§ Task description
Leaving the images behind, copy every line of the records exactly.

§ Dataset entries
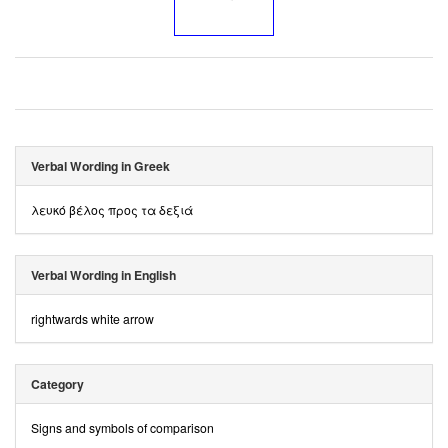
Verbal Wording in Greek
λευκό βέλος προς τα δεξιά
Verbal Wording in English
rightwards white arrow
Category
Signs and symbols of comparison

§ Solved exercise
Verbal Wording in Greek
λευκό βέλος προς τα δεξιά
Verbal Wording in English
rightwards white arrow
Category
Signs and symbols of comparison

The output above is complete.